Probability Distribution: Negative Binomial

The negative binomial distribution has two primary intuitions:

1. The “Waiting Time” Distribution: It models the number of trials ($k$) required to achieve a fixed number of successes ($r$). This is the opposite of the Binomial distribution, where you have a fixed number of trials and count the successes.
2. The “Overdispersed Count” Distribution: It models count data, like the Poisson distribution, but is more flexible because it can handle data where the variance is greater than the mean (a situation called overdispersion). This makes it ideal for real-world scenarios where events are not perfectly independent.
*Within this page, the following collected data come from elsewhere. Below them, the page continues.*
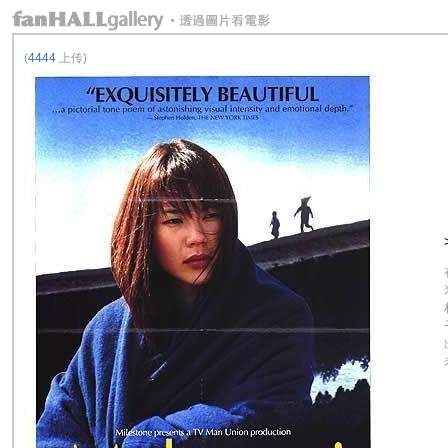
(
4444
上传)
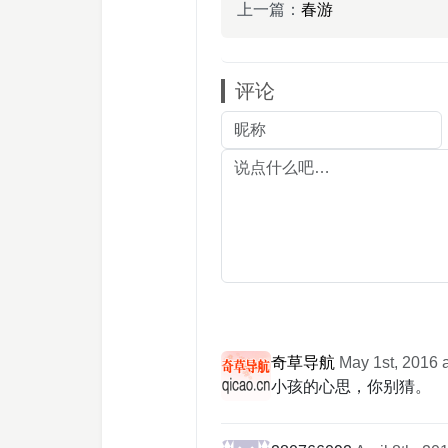
上一篇：
春游
评论
奇草导航
May 1st, 2016 
小孩的心思，你别猜。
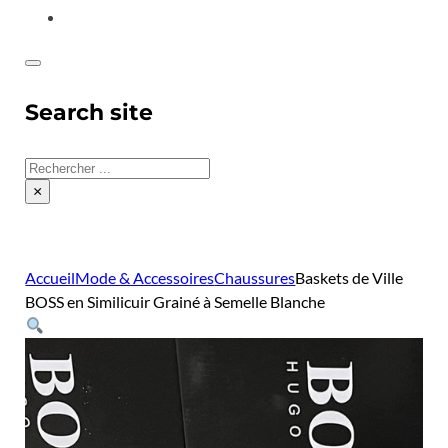
CONTACT
Search site
Rechercher
×
Accueil
Mode & Accessoires
Chaussures
Baskets de Ville
BOSS en Similicuir Grainé à Semelle Blanche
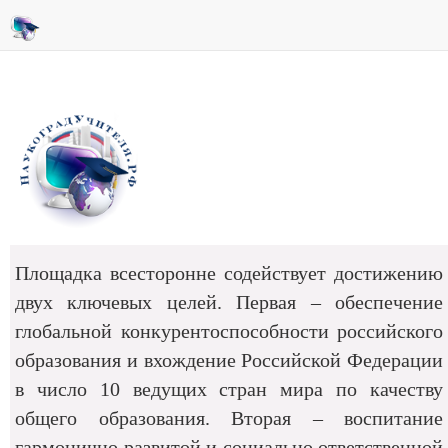
Площадка всесторонне содействует достижению
двух ключевых целей. Первая – обеспечение
глобальной конкурентоспособности российского
образования и вхождение Российской Федерации
в число 10 ведущих стран мира по качеству
общего образования. Вторая – воспитание
гармонично развитой и социально ответственной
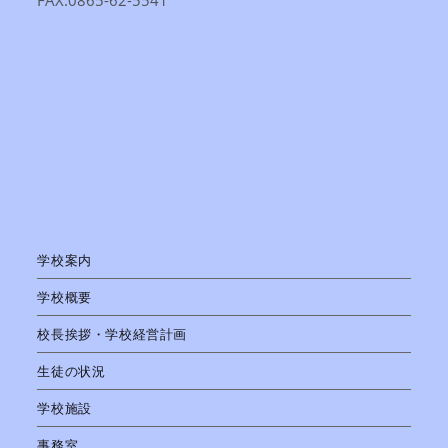
FAX:0865-62-5541
学校案内
学校概要
校長挨拶・学校経営計画
生徒の状況
学校施設
事務室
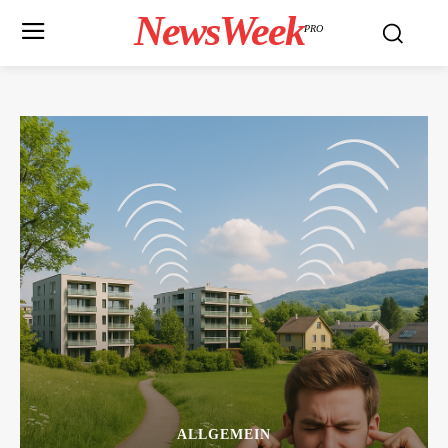
NewsWeek
PRO
ALLGEMEIN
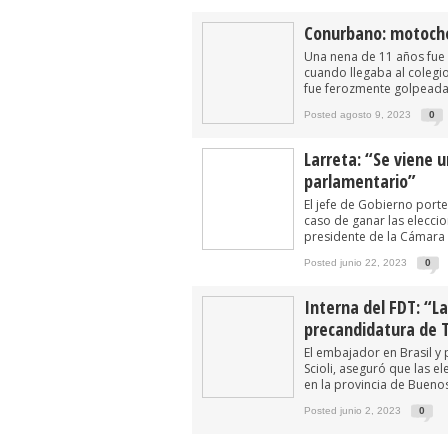
Conurbano: motocho
Una nena de 11 años fue
cuando llegaba al colegi
fue ferozmente golpeada 
Posted agosto 9, 2023
0
Larreta: “Se viene 
parlamentario”
El jefe de Gobierno port
caso de ganar las elecci
presidente de la Cámara 
Posted junio 22, 2023
0
Interna del FDT: “La
precandidatura de 
El embajador en Brasil y
Scioli, aseguró que las e
en la provincia de Buenos A
Posted junio 2, 2023
0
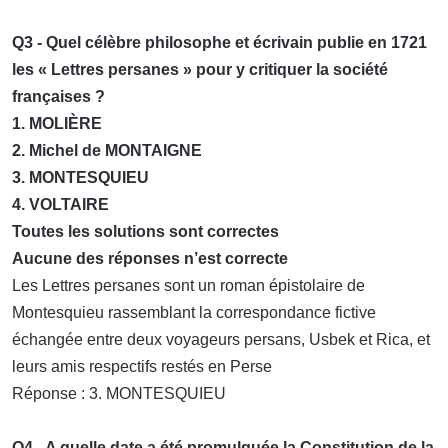
Q3 - Quel célèbre philosophe et écrivain publie en 1721
les « Lettres persanes » pour y critiquer la société
françaises ?
1. MOLIÈRE
2. Michel de MONTAIGNE
3. MONTESQUIEU
4. VOLTAIRE
Toutes les solutions sont correctes
Aucune des réponses n’est correcte
Les Lettres persanes sont un roman épistolaire de
Montesquieu rassemblant la correspondance fictive
échangée entre deux voyageurs persans, Usbek et Rica, et
leurs amis respectifs restés en Perse
Réponse : 3. MONTESQUIEU
Q4 - A quelle date a été promulguée la Constitution de la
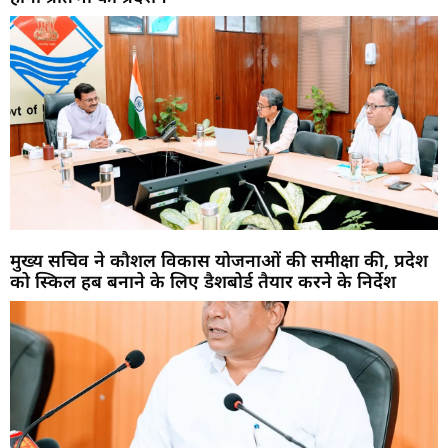
मुख्य सचिव ने कौशल विकास योजनाओं की समीक्षा की, प्रदेश
को स्किल हब बनाने के लिए डैशबोर्ड तैयार करने के निर्देश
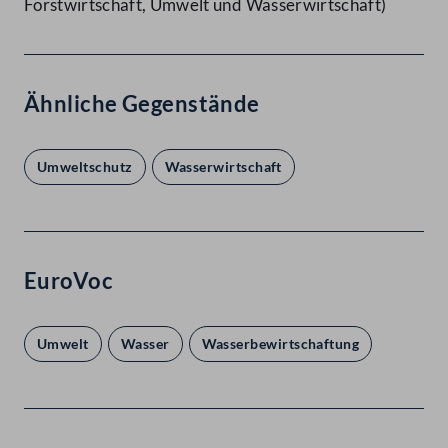
Forstwirtschaft, Umwelt und Wasserwirtschaft)
Ähnliche Gegenstände
Umweltschutz
Wasserwirtschaft
EuroVoc
Umwelt
Wasser
Wasserbewirtschaftung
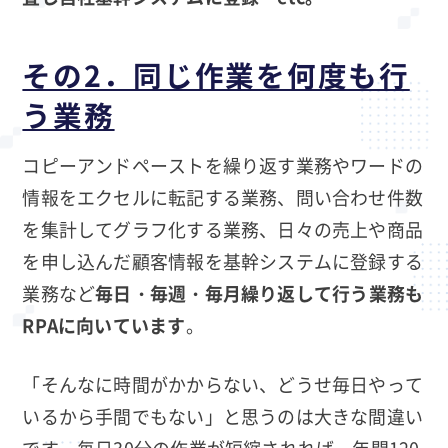
その2．同じ作業を何度も行
う業務
コピーアンドペーストを繰り返す業務やワードの
情報をエクセルに転記する業務、問い合わせ件数
を集計してグラフ化する業務、日々の売上や商品
を申し込んだ顧客情報を基幹システムに登録する
業務など
毎日・毎週・毎月繰り返して行う業務も
RPAに向いています
。
「そんなに時間がかからない、どうせ毎日やって
いるから手間でもない」と思うのは大きな間違い
です。毎日30分の作業が短縮されれば、年間120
Probability Mass Function (PMF)

The Probability Mass Function (PMF) of the negative binomial distribution calculates the probability of needing exactly $k$ trials to achieve a predetermined $r$ number of successes.

The formula is:

\[P(X=k) = \binom{k-1}{r-1} p^r (1-p)^{k-r}\]

Where:

• k is the total number of trials (k = r, r+1, r+2, …).
• r is the fixed number of successes you want to achieve.
• p is the probability of success on any individual trial.
• $\binom{k-1}{r-1}$ is the binomial coefficient, which calculates the number of ways to arrange the first $r-1$ successes within the first $k-1$ trials.

Intuition Behind the Formula

The formula can be broken into three logical parts:

1. $p^r$: This is the probability of achieving your $r$ successes.
2. $(1-p)^{k-r}$: This is the probability of getting the $k-r$ failures that occur along the way.
3. $\binom{k-1}{r-1}$: This counts the number of different sequences in which the events can occur. The last event must be the $r$-th success, so we are calculating how many ways the first $r-1$ successes can be distributed among the previous $k-1$ trials.

Important Note: Alternative Formulation

Some textbooks and statistical software define the negative binomial distribution slightly differently: they model the number of failures ($y$) that occur before the $r$-th success is achieved.

In this version, the PMF is:

\[P(Y=y) = \binom{y+r-1}{r-1} p^r (1-p)^y\]

Where $y$ is the number of failures ($y$ = 0, 1, 2, …). This is the version used by libraries like SciPy in Python.

Derivations

The easiest way to derive the mean and variance is to think of a negative binomial random variable $X$ as the sum of $r$ independent and identical geometric random variables. Each geometric variable represents the number of trials needed for one success.

Derivation of the Mean (E[X])

1. The Model: Let $X = X_1 + X_2 + … + X_r$, where each $X_i$ is an independent geometric variable representing the trials needed for the i-th success.

2. Linearity of Expectation: The expected value of a sum is the sum of the expected values.

   \[E[X] = E[X_1] + E[X_2] + ... + E[X_r]\]
3. Mean of a Geometric Distribution: The mean of a single geometric distribution is $\frac{1}{p}$.

4. Final Result:

   \[E[X] = r \cdot \left(\frac{1}{p}\right) = \frac{r}{p}\]

Derivation of the Variance (Var(X))

1. The Model: We use the same model, $X = X_1 + X_2 + … + X_r$.

2. Variance of a Sum of Independents: Since the r geometric trials are independent, the variance of their sum is the sum of their variances.

   \[Var(X) = Var(X_1) + Var(X_2) + ... + Var(X_r)\]
3. Variance of a Geometric Distribution: The variance of a single geometric distribution is $\frac{1-p}{p^2}$.

4. Final Result:

   \[Var(X) = r \cdot \left(\frac{1-p}{p^2}\right) = \frac{r(1-p)}{p^2}\]

Practical Examples

1. Sales and Marketing Scenario: A marketing team wants to get 1,000 survey responses ($r=1000$). They know from experience that the probability of any given person responding is 5% ($p=0.05$). Use Case: The negative binomial distribution can calculate the probability that they will need to email exactly 21,000 people ($k=21000$) to reach their goal of 1,000 responses. It helps in planning the scale and cost of the campaign.

2. Manufacturing Quality Control Scenario: An inspector is checking light bulbs from a production line and needs to find 5 defective bulbs ($r=5$) to trigger a full line review. The known defect rate is 2% ($p=0.02$). Use Case: The distribution can model the number of bulbs the inspector will have to check before finding the fifth defective one. This helps in understanding the time and effort involved in quality control sampling.

3. Ecology and Epidemiology Scenario: An ecologist is studying the number of a rare insect species per quadrant in a field. The average might be low, but the insects tend to cluster together. This means some quadrants will have zero, and others will have many, leading to a variance much higher than the mean (overdispersion). Use Case: A Poisson distribution would be a poor fit here. The negative binomial distribution is the standard model in ecology for this type of clustered or “contagious” count data, as its extra parameter accurately captures the high variability.